» WORK ORDER
Write the entries out in full, matching them exactly.

[Collected data]
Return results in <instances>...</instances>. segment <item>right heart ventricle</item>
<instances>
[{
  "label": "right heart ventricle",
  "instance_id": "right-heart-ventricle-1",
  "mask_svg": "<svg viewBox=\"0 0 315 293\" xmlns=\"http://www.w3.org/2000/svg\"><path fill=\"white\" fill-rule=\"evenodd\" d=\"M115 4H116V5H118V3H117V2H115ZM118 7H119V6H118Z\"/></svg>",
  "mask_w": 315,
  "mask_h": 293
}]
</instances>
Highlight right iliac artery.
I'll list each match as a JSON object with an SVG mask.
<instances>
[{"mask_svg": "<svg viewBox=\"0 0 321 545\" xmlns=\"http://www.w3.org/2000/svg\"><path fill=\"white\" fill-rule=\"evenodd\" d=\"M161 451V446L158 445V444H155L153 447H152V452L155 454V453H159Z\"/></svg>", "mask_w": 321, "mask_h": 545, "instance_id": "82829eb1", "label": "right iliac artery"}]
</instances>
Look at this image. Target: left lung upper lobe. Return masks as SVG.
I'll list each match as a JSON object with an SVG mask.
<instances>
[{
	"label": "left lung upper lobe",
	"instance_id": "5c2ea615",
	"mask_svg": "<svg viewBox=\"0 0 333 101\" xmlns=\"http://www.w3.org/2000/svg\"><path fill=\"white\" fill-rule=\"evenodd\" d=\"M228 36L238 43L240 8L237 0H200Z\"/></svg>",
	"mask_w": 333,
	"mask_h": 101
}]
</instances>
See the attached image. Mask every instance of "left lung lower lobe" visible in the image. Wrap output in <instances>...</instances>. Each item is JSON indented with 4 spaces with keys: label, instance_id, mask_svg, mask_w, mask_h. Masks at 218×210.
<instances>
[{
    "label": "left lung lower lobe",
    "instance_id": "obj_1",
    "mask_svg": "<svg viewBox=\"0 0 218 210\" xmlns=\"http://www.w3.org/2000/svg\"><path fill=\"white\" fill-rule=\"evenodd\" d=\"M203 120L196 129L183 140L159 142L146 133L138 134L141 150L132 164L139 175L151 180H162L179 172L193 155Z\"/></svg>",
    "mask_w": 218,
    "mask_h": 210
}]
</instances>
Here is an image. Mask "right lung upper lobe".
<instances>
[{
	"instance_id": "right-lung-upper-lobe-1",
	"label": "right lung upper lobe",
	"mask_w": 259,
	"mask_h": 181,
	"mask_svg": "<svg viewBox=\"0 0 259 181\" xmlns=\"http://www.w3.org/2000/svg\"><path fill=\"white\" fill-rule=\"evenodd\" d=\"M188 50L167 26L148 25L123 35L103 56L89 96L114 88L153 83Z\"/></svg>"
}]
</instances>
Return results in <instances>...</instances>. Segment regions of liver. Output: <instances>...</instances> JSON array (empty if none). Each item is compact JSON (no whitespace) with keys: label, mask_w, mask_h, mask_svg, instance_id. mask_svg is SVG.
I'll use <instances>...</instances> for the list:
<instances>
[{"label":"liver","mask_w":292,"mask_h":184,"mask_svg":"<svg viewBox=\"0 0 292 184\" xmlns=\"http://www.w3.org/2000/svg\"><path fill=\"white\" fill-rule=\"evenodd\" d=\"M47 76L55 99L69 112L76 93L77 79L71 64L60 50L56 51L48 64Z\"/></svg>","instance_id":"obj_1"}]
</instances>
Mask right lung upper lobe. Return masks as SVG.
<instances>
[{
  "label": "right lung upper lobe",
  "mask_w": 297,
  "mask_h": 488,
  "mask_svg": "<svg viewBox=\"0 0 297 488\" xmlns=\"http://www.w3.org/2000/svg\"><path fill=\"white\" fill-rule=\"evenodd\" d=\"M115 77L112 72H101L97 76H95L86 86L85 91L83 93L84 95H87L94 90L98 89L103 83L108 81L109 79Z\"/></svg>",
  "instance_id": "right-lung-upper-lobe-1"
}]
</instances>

» WRITTEN REPLY
Return results in <instances>...</instances>. segment <item>right heart ventricle</item>
<instances>
[{
  "label": "right heart ventricle",
  "instance_id": "right-heart-ventricle-1",
  "mask_svg": "<svg viewBox=\"0 0 315 293\" xmlns=\"http://www.w3.org/2000/svg\"><path fill=\"white\" fill-rule=\"evenodd\" d=\"M115 4H116V5H118V3H117V2H115ZM118 7H119V6H118Z\"/></svg>",
  "mask_w": 315,
  "mask_h": 293
}]
</instances>
Highlight right iliac artery.
I'll list each match as a JSON object with an SVG mask.
<instances>
[{"mask_svg": "<svg viewBox=\"0 0 321 545\" xmlns=\"http://www.w3.org/2000/svg\"><path fill=\"white\" fill-rule=\"evenodd\" d=\"M161 451V446L158 445V444H155L153 447H152V452L155 454V453H159Z\"/></svg>", "mask_w": 321, "mask_h": 545, "instance_id": "82829eb1", "label": "right iliac artery"}]
</instances>
Look at this image. Target: left lung upper lobe. Return masks as SVG.
I'll list each match as a JSON object with an SVG mask.
<instances>
[{
	"label": "left lung upper lobe",
	"instance_id": "5c2ea615",
	"mask_svg": "<svg viewBox=\"0 0 333 101\" xmlns=\"http://www.w3.org/2000/svg\"><path fill=\"white\" fill-rule=\"evenodd\" d=\"M228 36L238 43L240 8L237 0H200Z\"/></svg>",
	"mask_w": 333,
	"mask_h": 101
}]
</instances>
See the attached image. Mask every instance of "left lung lower lobe" visible in the image. Wrap output in <instances>...</instances>. Each item is JSON indented with 4 spaces with keys: label, instance_id, mask_svg, mask_w, mask_h. Masks at 218×210.
<instances>
[{
    "label": "left lung lower lobe",
    "instance_id": "obj_1",
    "mask_svg": "<svg viewBox=\"0 0 218 210\" xmlns=\"http://www.w3.org/2000/svg\"><path fill=\"white\" fill-rule=\"evenodd\" d=\"M203 120L196 129L183 140L159 142L146 133L138 134L141 150L132 164L139 175L151 180H162L179 172L193 155Z\"/></svg>",
    "mask_w": 218,
    "mask_h": 210
}]
</instances>
Here is an image. Mask "right lung upper lobe".
<instances>
[{
	"instance_id": "right-lung-upper-lobe-1",
	"label": "right lung upper lobe",
	"mask_w": 259,
	"mask_h": 181,
	"mask_svg": "<svg viewBox=\"0 0 259 181\" xmlns=\"http://www.w3.org/2000/svg\"><path fill=\"white\" fill-rule=\"evenodd\" d=\"M188 50L167 26L148 25L123 35L103 56L89 96L114 88L153 83Z\"/></svg>"
}]
</instances>
Return results in <instances>...</instances>. Segment regions of liver. Output: <instances>...</instances> JSON array (empty if none). Each item is compact JSON (no whitespace) with keys: label, mask_w, mask_h, mask_svg, instance_id. mask_svg is SVG.
I'll use <instances>...</instances> for the list:
<instances>
[{"label":"liver","mask_w":292,"mask_h":184,"mask_svg":"<svg viewBox=\"0 0 292 184\" xmlns=\"http://www.w3.org/2000/svg\"><path fill=\"white\" fill-rule=\"evenodd\" d=\"M47 76L55 99L69 112L76 93L77 79L71 64L60 50L56 51L48 64Z\"/></svg>","instance_id":"obj_1"}]
</instances>
Mask right lung upper lobe. Return masks as SVG.
<instances>
[{
  "label": "right lung upper lobe",
  "mask_w": 297,
  "mask_h": 488,
  "mask_svg": "<svg viewBox=\"0 0 297 488\" xmlns=\"http://www.w3.org/2000/svg\"><path fill=\"white\" fill-rule=\"evenodd\" d=\"M115 77L112 72H101L97 76H95L86 86L85 91L83 93L84 95H87L94 90L98 89L103 83L108 81L109 79Z\"/></svg>",
  "instance_id": "right-lung-upper-lobe-1"
}]
</instances>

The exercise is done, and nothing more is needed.